3) check consumer is not onboarded by checking logs or
$ oc get storageconsumer -n openshift-storage (in provider)
<No output> 

4. Uninstall add-on in consumer when cluster is in bad shape

[1]https://docs.google.com/document/d/1ehNBscWgLGNYqnnZUp6RPnkR9ByYU69BgXvr_z2n5sE/edit?hl=en&forcehl=1#

Actual results:
======================
Uninstall fails to start and we have to do manual Workaround of deleting the namespace.
However, even after that, the add-on stays in "Uninstalling" state for very long (until OCM marks it as uninstalled)

Expected results:
=====================
Uninstall should be allowed.


Workaround
================

Since uninstall of add-on didnt proceed from UI 

➜  oc delete namespace openshift-storage
namespace "openshift-storage" deleted

<had to patch finalisers of some resources to have successful deletion of namespace

Comment 2 Ohad 2022-03-25 12:32:12 UTC
This needs to be examined very carefully, mainly because we expect SRE to react to the error state in consumer installations.
The preferred way would be to allow SRE to fix the issue then uninstall, we have a lot of experience with issues when we force uninstall ODF in cases where it is not in Ready state.
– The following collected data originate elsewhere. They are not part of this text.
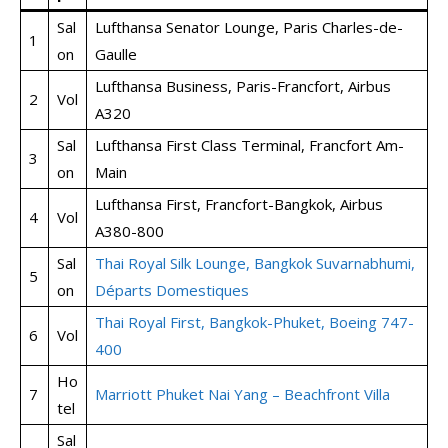
Sal
Lufthansa Senator Lounge, Paris Charles-de-
1
on
Gaulle
Lufthansa Business, Paris-Francfort, Airbus
2
Vol
A320
Sal
Lufthansa First Class Terminal, Francfort Am-
3
on
Main
Lufthansa First, Francfort-Bangkok, Airbus
4
Vol
A380-800
Sal
Thai Royal Silk Lounge, Bangkok Suvarnabhumi,
5
on
Départs Domestiques
Thai Royal First, Bangkok-Phuket, Boeing 747-
6
Vol
400
Ho
7
Marriott Phuket Nai Yang – Beachfront Villa
tel
Sal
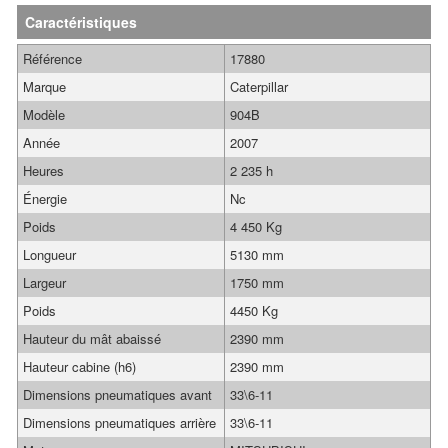
Caractéristiques
Référence
17880
Marque
Caterpillar
Modèle
904B
Année
2007
Heures
2 235 h
Énergie
Nc
Poids
4 450 Kg
Longueur
5130 mm
Largeur
1750 mm
Poids
4450 Kg
Hauteur du mât abaissé
2390 mm
Hauteur cabine (h6)
2390 mm
Dimensions pneumatiques avant
33\6-11
Dimensions pneumatiques arrière
33\6-11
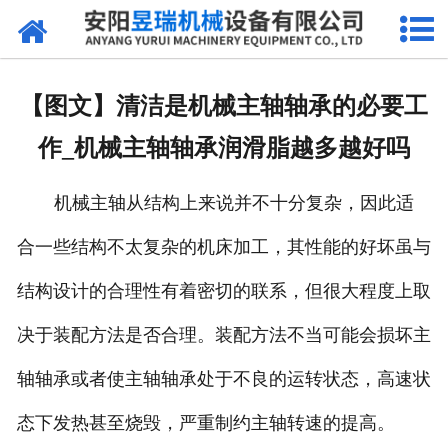
网站首页
产品中心
【图文】清洁是机械主轴轴承的必要工
新闻中心
作_机械主轴轴承润滑脂越多越好吗
厂区环境
机械主轴从结构上来说并不十分复杂，因此适
公司概况
合一些结构不太复杂的机床加工，其性能的好坏虽与
联系我们
结构设计的合理性有着密切的联系，但很大程度上取
决于装配方法是否合理。装配方法不当可能会损坏主
轴轴承或者使主轴轴承处于不良的运转状态，高速状
态下发热甚至烧毁，严重制约主轴转速的提高。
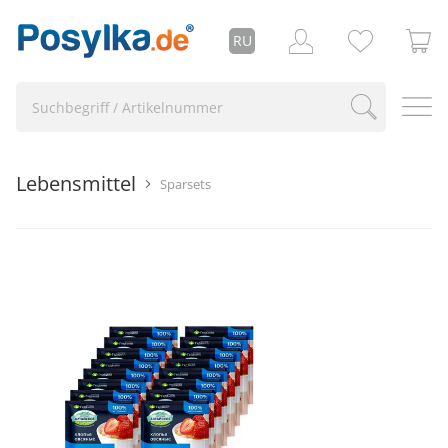
RU
Lebensmittel
Sparsets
In these cases (when things go wrong), we do not expect SRE to solve the issue and this will require more experienced intervention. 

My own opinion is that we should close this with WONTFIX

Comment 9 Dhruv Bindra 2023-01-23 06:42:42 UTC
This is the expected behaviour as the chances of successful uninstallation of ODF are highest when storageCluster is ready, closing this bug as won't fix.